> [What you have to do]
Transcribe word for word the lines spanning the line with "Coordinator: ML Bolognesi. IP IMDEA" through the end of the records.

─── Input ───

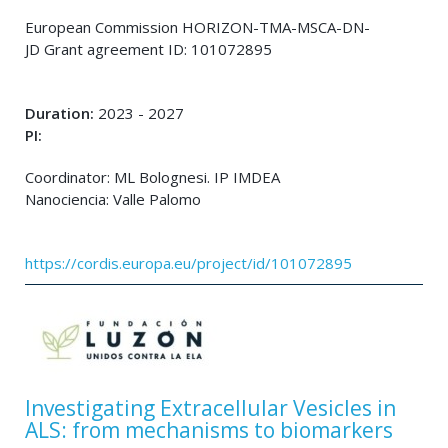
European Commission HORIZON-TMA-MSCA-DN-
JD Grant agreement ID: 101072895
Duration:
2023 - 2027
PI:
Coordinator: ML Bolognesi. IP IMDEA
Nanociencia: Valle Palomo
https://cordis.europa.eu/project/id/101072895
Investigating Extracellular Vesicles in
ALS: from mechanisms to biomarkers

───

> [Your response]
Coordinator: ML Bolognesi. IP IMDEA
Nanociencia: Valle Palomo
https://cordis.europa.eu/project/id/101072895
Investigating Extracellular Vesicles in
ALS: from mechanisms to biomarkers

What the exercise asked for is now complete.